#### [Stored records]
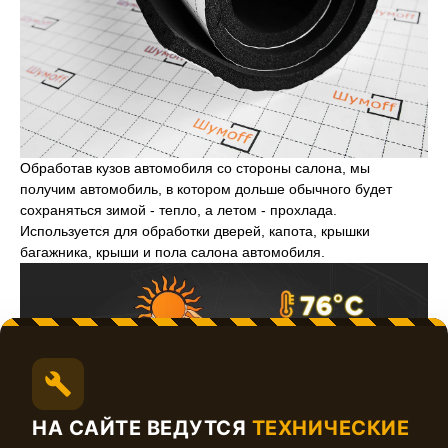
Обработав кузов автомобиля со стороны салона, мы
получим автомобиль, в котором дольше обычного будет
сохраняться зимой - тепло, а летом - прохлада.
Используется для обработки дверей, капота, крышки
багажника, крыши и пола салона автомобиля.
НА САЙТЕ ВЕДУТСЯ
ТЕХНИЧЕСКИЕ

#### [TASK]
Which lines above include the string "автомобиля"? Show them.

#### [RESULT OF THIS EXERCISE]
Обработав кузов автомобиля со стороны салона, мы
багажника, крыши и пола салона автомобиля.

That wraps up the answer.